EngGPT2-16B-A3B Benchmarked Against Italian and International LLMs
Ingegneria Informatica S.p.A. has published a benchmark evaluation for its EngGPT2MoE-16B-A3B, a Mixture of Experts (MoE) model featuring 16 billion parameters, of which 3 billion are active. This model underwent testing against global benchmarks such as ARC-Challenge, GSM8K, AIME24, AIME25, MMLU, HumanEval (HE), and the RULER benchmark with a 32k context. It matched or exceeded the performance of Italian models including FastwebMIIA-7B, Minerva-7B, Velvet-14B, and LLaMAntino-3-ANITA-8B in most assessments, although Velvet-14B surpassed it on the Italian benchmark ITALIC. When compared to other MoE models of similar size, EngGPT2MoE-16B-A3B demonstrated superior results compared to DeepSeek-MoE-16B-Chat.
Key facts
- EngGPT2MoE-16B-A3B is a 16B parameter MoE model with 3B active parameters.

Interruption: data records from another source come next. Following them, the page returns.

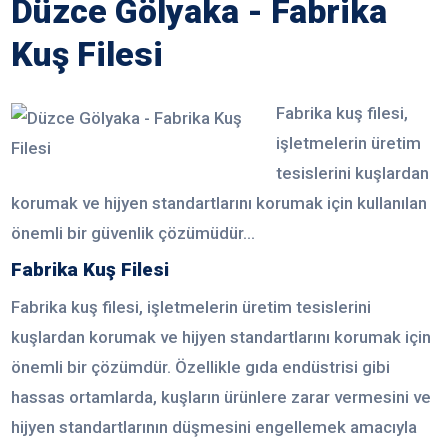
Düzce Gölyaka - Fabrika
Kuş Filesi
Fabrika kuş filesi,
işletmelerin üretim
tesislerini kuşlardan
korumak ve hijyen standartlarını korumak için kullanılan
önemli bir güvenlik çözümüdür...
Fabrika Kuş Filesi
Fabrika kuş filesi, işletmelerin üretim tesislerini
kuşlardan korumak ve hijyen standartlarını korumak için
önemli bir çözümdür. Özellikle gıda endüstrisi gibi
hassas ortamlarda, kuşların ürünlere zarar vermesini ve
hijyen standartlarının düşmesini engellemek amacıyla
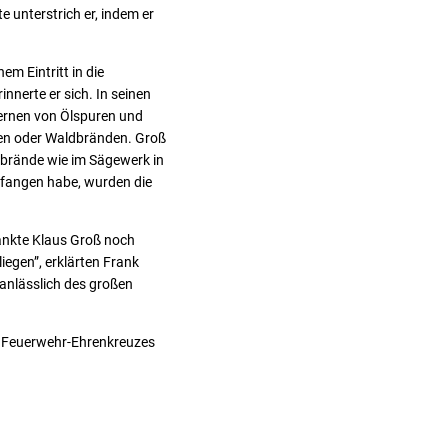
e unterstrich er, indem er
em Eintritt in die
nerte er sich. In seinen
fernen von Ölspuren und
gen oder Waldbränden. Groß
ßbrände wie im Sägewerk in
efangen habe, wurden die
dankte Klaus Groß noch
iegen”, erklärten Frank
 anlässlich des großen
n Feuerwehr-Ehrenkreuzes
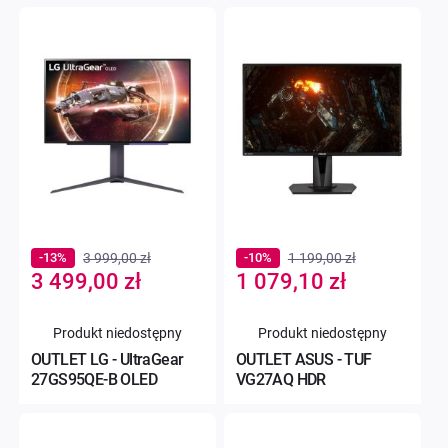
-13%
3 999,00 zł
-10%
1 199,00 zł
Special
Special
3 499,00 zł
1 079,10 zł
Price
Price
Produkt niedostępny
Produkt niedostępny
OUTLET LG - UltraGear
OUTLET ASUS - TUF
27GS95QE-B OLED
VG27AQ HDR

- Benchmarked against Italian models: FastwebMIIA-7B, Minerva-7B, Velvet-14B, LLaMAntino-3-ANITA-8B.
- Performed as well or better on ARC-Challenge, GSM8K, AIME24, AIME25, MMLU, HumanEval.
- Achieved best performance on RULER benchmark at 32k context.

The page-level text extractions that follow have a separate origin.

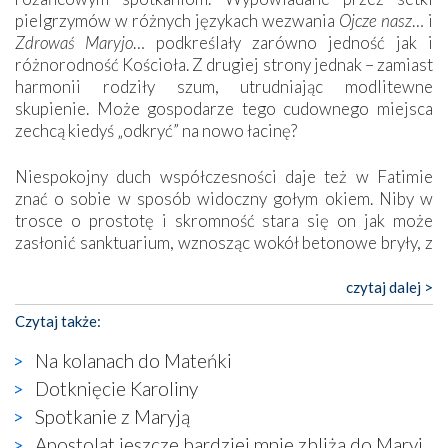
pielgrzymów w różnych językach wezwania
Ojcze nasz
… i
Zdrowaś Maryjo
… podkreślały zarówno jedność jak i
różnorodność Kościoła. Z drugiej strony jednak – zamiast
harmonii rodziły szum, utrudniając modlitewne
skupienie. Może gospodarze tego cudownego miejsca
zechcą kiedyś „odkryć” na nowo łacinę?
Niespokojny duch współczesności daje też w Fatimie
znać o sobie w sposób widoczny gołym okiem. Niby w
trosce o prostotę i skromność stara się on jak może
zasłonić sanktuarium, wznosząc wokół betonowe bryły, z
których niektóre nawet zostały poświęcone jako miejsca
katolickiego kultu. Tylko co wspólnego z żywą,
czytaj dalej >
autentyczną wiarą mogą mieć płaskie, szare bunkry albo
Czytaj także:
kaplice, w których Tabernakulum przypomina bardziej
skrzynkę na narzędzia? Albo co powiedzieć o ustawionym
Na kolanach do Mateńki
tuż przy nowej bazylice wielkim krzyżu, na którym
Dotknięcie Karoliny
zamiast Chrystusa umieszczono dziwaczną postać jakby
Spotkanie z Maryją
wyjętą ze starożytnych hieroglifów? W kulturowym
kontekście naszych czasów to raczej karykatura niż godny
Apostolat jeszcze bardziej mnie zbliża do Maryi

- Velvet-14B outperformed EngGPT2 on Italian benchmark ITALIC.
- Outperformed DeepSeek-MoE-16B-Chat in comparison.
- Report published by ENGINEERING Ingegneria Informatica S.p.A.
- Model is open-source and comparably sized to other MoE models.
Entities
Institutions
- ENGINEERING Ingegneria Informatica S.p.A.